Both approaches have means of tuning the design process. In RFdiffusion, the number of steps of noise added to the input cylinder is expected to control the deviation of the output structure from the original input cylinder, and indeed, while at low (30–50) steps of added noise, over 80% of outputs were beta barrels, at higher step numbers (80–100) this fell sharply (Figure 1d right, blue curve). On the other hand, consistent with the failure of global parametric methods to generate designable structures, the fewer the steps of noise added and hence the more closely tied the design is to the input cylinder, the lower the in silico success rate (Figure 1d right, pink curves). There is thus a tradeoff between constraining the design by the desired cylinder parameters and generating high quality design outputs. For all further analyses in the paper, 50 steps of noise addition was used as a compromise between adherence to the input cylinder and in silico success rate. In RFjoint2, the design process can be tuned by varying the template confidence associated with the input cylinder. A higher template confidence more strongly constrains the design, with the output more closely matching the input cylindrical parameters. Indeed, the proportion of outputs classed as beta barrels (i.e., constrained by the input cylinder) increased approximately linearly with the template confidence value. (Figure 1d left, blue curve), but overall a far smaller fraction of designs were classed as barrels as compared to RFdiffusion. In a similar manner to the RFdiffusion approach, the more constrained (barrel-like) the outputs, the lower the in silico success rate (Figure 1d left, pink curves). The optimal template confidence was approximately 0.8, where the proportion of outputs classed as barrels was relatively high, while maintaining reasonable in silico success.

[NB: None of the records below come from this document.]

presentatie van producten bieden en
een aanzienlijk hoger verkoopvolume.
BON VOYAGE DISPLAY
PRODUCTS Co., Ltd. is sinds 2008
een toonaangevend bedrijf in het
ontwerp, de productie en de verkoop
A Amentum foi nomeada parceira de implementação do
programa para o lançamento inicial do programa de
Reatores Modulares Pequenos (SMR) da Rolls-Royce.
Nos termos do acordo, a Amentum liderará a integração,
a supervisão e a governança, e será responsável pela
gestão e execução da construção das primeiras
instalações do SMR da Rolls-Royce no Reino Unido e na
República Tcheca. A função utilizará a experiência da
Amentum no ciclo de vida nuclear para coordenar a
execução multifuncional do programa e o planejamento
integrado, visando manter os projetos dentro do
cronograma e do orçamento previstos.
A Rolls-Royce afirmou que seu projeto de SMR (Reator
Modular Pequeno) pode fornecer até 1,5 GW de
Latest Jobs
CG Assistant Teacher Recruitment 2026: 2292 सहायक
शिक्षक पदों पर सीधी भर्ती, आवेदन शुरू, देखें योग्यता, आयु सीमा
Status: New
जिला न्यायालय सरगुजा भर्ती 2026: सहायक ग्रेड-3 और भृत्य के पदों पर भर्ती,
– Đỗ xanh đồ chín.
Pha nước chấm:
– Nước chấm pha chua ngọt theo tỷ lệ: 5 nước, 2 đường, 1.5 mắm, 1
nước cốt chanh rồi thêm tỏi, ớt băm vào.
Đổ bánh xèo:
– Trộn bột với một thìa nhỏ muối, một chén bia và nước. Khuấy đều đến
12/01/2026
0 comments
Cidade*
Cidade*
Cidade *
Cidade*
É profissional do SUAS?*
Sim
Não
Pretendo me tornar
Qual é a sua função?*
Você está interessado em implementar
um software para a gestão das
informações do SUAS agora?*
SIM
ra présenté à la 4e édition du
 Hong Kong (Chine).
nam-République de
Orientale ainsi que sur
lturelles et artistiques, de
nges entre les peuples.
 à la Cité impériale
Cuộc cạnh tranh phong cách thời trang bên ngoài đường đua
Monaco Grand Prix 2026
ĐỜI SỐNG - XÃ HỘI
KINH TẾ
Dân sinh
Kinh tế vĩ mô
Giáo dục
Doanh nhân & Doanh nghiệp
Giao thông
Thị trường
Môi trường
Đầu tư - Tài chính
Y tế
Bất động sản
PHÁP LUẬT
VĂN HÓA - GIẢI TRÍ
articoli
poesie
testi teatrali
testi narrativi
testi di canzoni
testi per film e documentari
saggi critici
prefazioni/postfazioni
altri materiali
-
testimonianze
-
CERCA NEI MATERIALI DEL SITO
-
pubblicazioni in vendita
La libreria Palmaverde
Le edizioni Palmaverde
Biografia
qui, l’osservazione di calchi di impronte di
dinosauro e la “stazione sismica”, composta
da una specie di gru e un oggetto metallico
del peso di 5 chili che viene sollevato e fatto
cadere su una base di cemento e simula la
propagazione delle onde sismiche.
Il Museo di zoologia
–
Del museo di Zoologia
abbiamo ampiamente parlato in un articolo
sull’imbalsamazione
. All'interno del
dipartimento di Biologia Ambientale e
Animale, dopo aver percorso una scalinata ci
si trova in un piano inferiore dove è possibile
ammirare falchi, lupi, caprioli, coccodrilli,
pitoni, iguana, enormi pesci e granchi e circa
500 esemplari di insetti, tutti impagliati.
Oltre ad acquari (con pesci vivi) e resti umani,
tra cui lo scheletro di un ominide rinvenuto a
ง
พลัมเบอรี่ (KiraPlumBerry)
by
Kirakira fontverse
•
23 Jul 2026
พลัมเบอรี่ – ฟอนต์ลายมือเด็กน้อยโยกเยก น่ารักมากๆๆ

Although both methods were able to generate in silico successful beta barrels across nearly the whole spectrum of parameters tested, the RFdiffusion-based approach outperformed RFjoint2, in many cases generating successful designs with > 50% in silico success rate (Figure S4ac). The two approaches have similar compute requirements, with each design taking around 1 minute on an NVIDIA A4000 GPU. Beta barrels generated using both methods closely adhered to the input cylinder (Figure 1c), highlighting that, although empirical success rates differ, both methods achieve the goal of allowing design of parameter-specified beta barrels. Inspection of the output structures demonstrated that both deep-learning methods have implicitly learned the requirement for backbone abnormalities (glycine kinks, beta bulges) and variable strand lengths in barrel folding; rules that were explicitly incorporated with previous blueprint energy-based approaches.

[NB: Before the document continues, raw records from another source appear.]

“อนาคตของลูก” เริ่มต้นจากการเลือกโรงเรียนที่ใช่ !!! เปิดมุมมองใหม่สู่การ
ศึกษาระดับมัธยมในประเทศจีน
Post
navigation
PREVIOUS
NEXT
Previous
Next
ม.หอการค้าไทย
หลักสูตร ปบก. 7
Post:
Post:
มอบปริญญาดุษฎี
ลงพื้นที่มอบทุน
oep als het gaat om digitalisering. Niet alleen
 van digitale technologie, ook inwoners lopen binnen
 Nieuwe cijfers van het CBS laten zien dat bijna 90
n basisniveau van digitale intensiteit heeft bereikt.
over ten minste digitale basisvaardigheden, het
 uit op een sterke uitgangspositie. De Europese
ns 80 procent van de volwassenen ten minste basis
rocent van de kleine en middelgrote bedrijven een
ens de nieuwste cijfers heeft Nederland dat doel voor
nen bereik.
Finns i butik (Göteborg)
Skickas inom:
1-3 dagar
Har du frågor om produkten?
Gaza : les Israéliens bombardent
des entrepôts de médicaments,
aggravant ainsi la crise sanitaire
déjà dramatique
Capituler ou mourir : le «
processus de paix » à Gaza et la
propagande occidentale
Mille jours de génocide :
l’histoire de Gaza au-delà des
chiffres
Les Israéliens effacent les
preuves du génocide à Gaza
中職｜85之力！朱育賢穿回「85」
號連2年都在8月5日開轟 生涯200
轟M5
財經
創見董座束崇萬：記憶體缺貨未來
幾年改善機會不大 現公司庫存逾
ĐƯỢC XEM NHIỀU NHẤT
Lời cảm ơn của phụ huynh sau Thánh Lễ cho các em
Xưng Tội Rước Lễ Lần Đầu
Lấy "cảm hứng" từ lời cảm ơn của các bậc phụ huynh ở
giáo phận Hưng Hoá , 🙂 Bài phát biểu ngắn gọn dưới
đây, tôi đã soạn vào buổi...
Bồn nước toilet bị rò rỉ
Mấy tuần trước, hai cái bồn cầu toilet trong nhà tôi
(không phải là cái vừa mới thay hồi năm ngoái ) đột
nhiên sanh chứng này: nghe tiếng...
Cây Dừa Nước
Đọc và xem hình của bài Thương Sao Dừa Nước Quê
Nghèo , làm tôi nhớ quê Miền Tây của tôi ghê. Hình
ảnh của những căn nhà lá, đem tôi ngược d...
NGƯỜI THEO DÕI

While the RFdiffusion-based method outperformed the RFjoint2-based method, the latter has its own advantages. First, with autoregressive sequence design in RFjoint2 (see Supplementary text), the network is able to generate high quality sequences competitive with ProteinMPNN26 while simultaneously designing protein structure. Second, while for the partial diffusion approach in RFdiffusion, every residue in the input barrels must be in the neighborhood of a physically plausible position such that the partially-diffused inputs could have emanated from a beta barrel, RFjoint2 only requires partial template specification so input loops and termini are not required. This additional flexibility could be advantageous in design scenarios where a portion of a protein is specified parametrically and the rest is free to fully reconfigure around this substructure.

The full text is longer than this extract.